I didn't really care about gender when it came to dating and I used to think Juno was straight but he seemed to be the same way.

So then what was this issue?

What did he need to get used to?

Having a mate here to help with his urges? Seeing my body?

I sighed out and pinched the bridge of my nose as I thought about everything with him right in front of me.

I just didn't get it. One second I think we're moving forward then another second I feel like we're going backwards.

"I don't get what you need to get used to." I said aloud before rubbing both my hands down my face.

He looked away from me and I shrugged my shoulders in response.

He had no problem practically nesting in my neck but the second I show some more skin, he acted like I was going to give him some kinda cooties.

"Well for future reference, I'm not going to bite you or anything. You don't gotta shove me so hard either." I explained to him as I rubbed my ass.

I started to walk towards the stairway so I could go back to to my room, but he stopped me by grabbing my arm, mid-stride.

"Wait. I told you I was sorry I just have to try to control myself better okay? It's not you...I guess you can call it my mate urges? Alpha urges? I'm not really sure but I told you I wanted us to take our time to get to know each other better before we...you know." He said and I nodded.

"I get it. I just can't help but feel like shit when my mate makes me land on my ass you know? I'm fine with waiting, take as long as you need. I'm always here if you need me or want to talk about it. But don't worry about it I'll be fine." I told him truthfully and he shot me a small smile before letting me go.

I understood where he was coming from a little better now but we needed to talk to each other to get closer and understand each other better. So communication was going to play a huge part in all of this.

"Thank you...I'm glad you're really understanding." He confessed and my cheeks felt like they were starting to flush.
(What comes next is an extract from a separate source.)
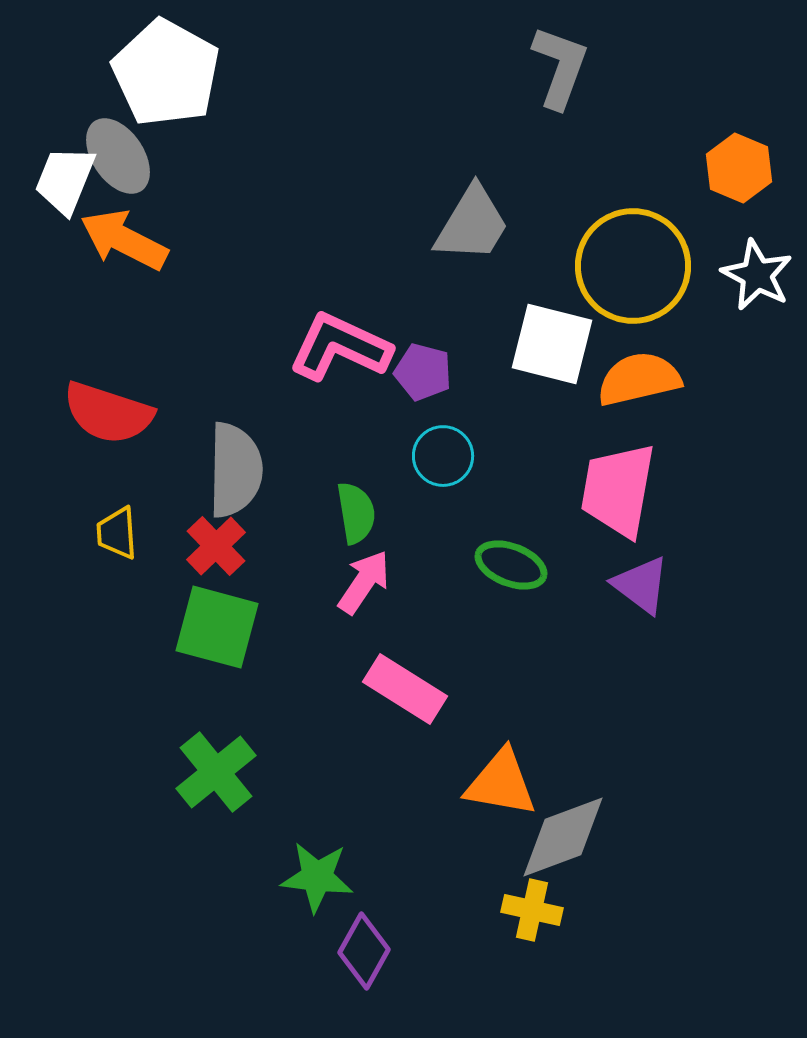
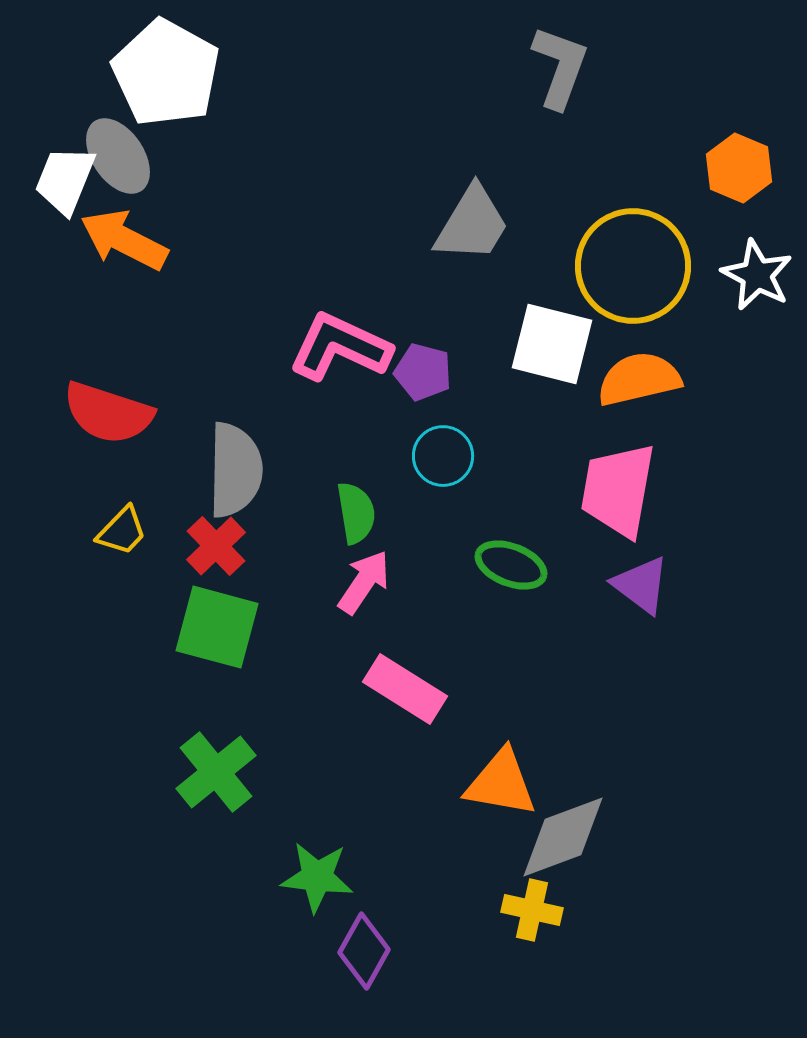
yellow trapezoid: moved 5 px right, 2 px up; rotated 132 degrees counterclockwise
I didn't say anything back, just nodded silently again before I went back to my journey to the stairs.

This time he didn't stop me, just watched me go up the stairs and I went straight to my room.

Once I was inside, I plopped down face first onto the bed and screamed into my pillow.

Just a few moments ago I was up here crying and now I was up here blushing like some schoolgirl who got acknowledged by her crush.

He was going to be the death of me one way or another but I was glad we were trying to work through this chaos. I wanted to prove my doctor wrong but the more we brought up our feelings the more I saw how different we were.

But we were going to have to try our hardest to move forward in this mate relationship.